その後は西崎トレーナーと共にトレーニング監督を実施した。基本基礎の筋トレは勿論だが、ラダーや駆け足のペース指摘。タックルしてきた場合の対処予行等、自衛隊の業務に通ずるものが多かったのは幸いだろう。
何故かタックル対処は俺がタックルする側でやったが、ゴルシはふざけて逆に俺を弾き飛ばしてきた。
この不沈艦め...。
そんなこんなありつつもデビュー戦前日。最終的なミーティングをするとのことで、レース場を図に起こしたホワイトボードの前で西崎トレーナーが説明を始めた。
「えー、ここからスタートして、ぐるっと回ってここがゴールだ」
「補足事項として、今回は芝でなおかつ晴れの良バ場という特性があり、他のウマ娘が蹴り上げた土が塊で飛んでくる可能性と、不慣れなウマ娘が多いが故に、接触やスタミナ管理不足で失速して前を塞ぐ可能性が、危険予測として見積もられる状況だ」
「は、はい!」
西崎トレーナーのザックリしたレース場の説明と俺の危険見積もりを聞いたスペが返事をする。それを後ろで聞いていたウオッカが作戦をどうするのかと聞き、
スカーレットが「逃げ」、ゴルシが「ゴルシワープ」、アイルーが「差し」と、各々の考えを述べ始めたのだが、西崎トレーナーははっきりと宣言した。
「いや、作戦は....無し!」
事前に聞かされてはいたが...よくよく考えても大胆不敵すぎる。
台本通りの如く、全員から「はぁ!?」という声が出てきて、無いことに驚いたウオッカに西崎トレーナーはヘッドロックを掛けられていた。
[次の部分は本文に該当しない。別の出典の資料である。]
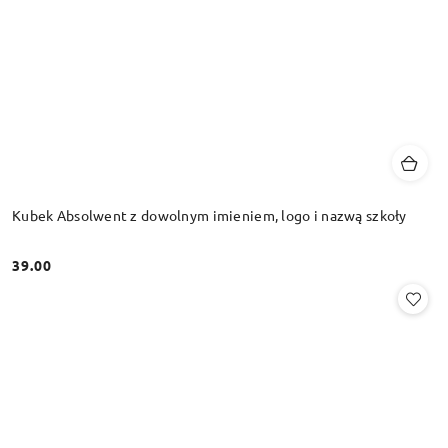
Kubek Absolwent z dowolnym imieniem, logo i nazwą szkoły
39.00
Cena:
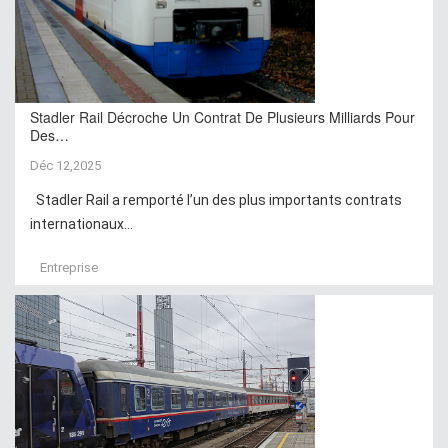
Stadler Rail Décroche Un Contrat De Plusieurs Milliards Pour
Des…
Déc 12,2025
Stadler Rail a remporté l’un des plus importants contrats
internationaux...
Entreprise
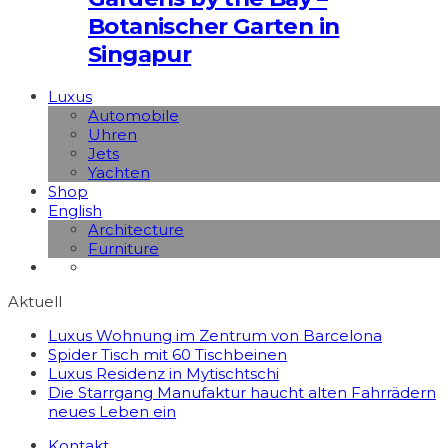
Botanischer Garten in
Singapur
Luxus
Automobile
Uhren
Jets
Yachten
Shop
English
Architecture
Furniture
Aktuell
Luxus Wohnung im Zentrum von Barcelona
Spider Tisch mit 60 Tischbeinen
Luxus Residenz in Mytischtschi
Die Starrgang Manufaktur haucht alten Fahrrädern
neues Leben ein
Kontakt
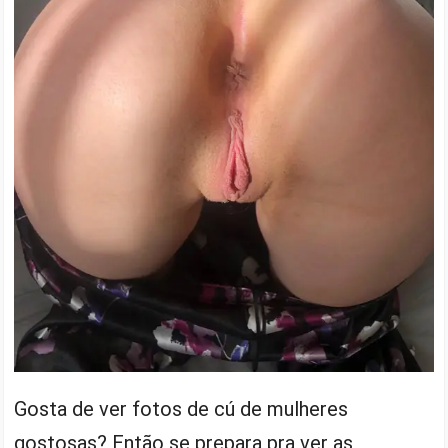
Gosta de ver fotos de cú de mulheres
gostosas? Então se prepara pra ver as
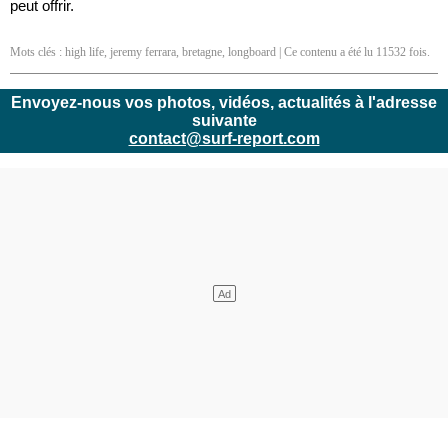
peut offrir.
Mots clés :
high life
,
jeremy ferrara
,
bretagne
,
longboard
| Ce contenu a été lu 11532 fois.
Envoyez-nous vos photos, vidéos, actualités à l'adresse
suivante
contact@surf-report.com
その最中にスズカは気づいたのか「無いのが作戦?」と尋ね、西崎さんが死にそうな声で「そう、それ...」と指摘した事でウオッカから開放された。
最悪首千切れる案件なのになんで無事なんだこの人。
呼吸を整えた西崎さんはスペに向き直って言う。
「スペシャルウィーク、駆け引きしようなんて思うな。好きなように走れ」
「好きなように...」
「前方だろうが後方だろうが、どこでもいい。自分が、ここだ!っていう気持ちのいいタイミングでスパートをかけて、先頭のウマ娘を抜け!」
「ここだって...場所...」
「まあ、それは経験もあるし、生まれ持ったセンスもあるし...やってみないことには、な?」
スペは不安そうな顔を続けていた。
それもそうだろう。恐らく前世を思い出しているとはいえ、ウマ娘でのレースは初めて。ましてや感覚が全く同じとは限らない。体格も、体感速度も違うだろう。その中でタイミングを見極めるのは難しい話だ。
だが...。
「大丈夫だ、スペシャルウィーク。君なら勝てるさ」
「樋野サブトレーナー...」
その日はそれで解散となり、各々の寮へ帰ることになった。
そして迎えたレース当日。朝早くから高機動車を運転してきて訪れたるは阪神競馬場...じゃなかった。阪神レース場は予報通り晴れになり、多くの観客が詰め寄っている。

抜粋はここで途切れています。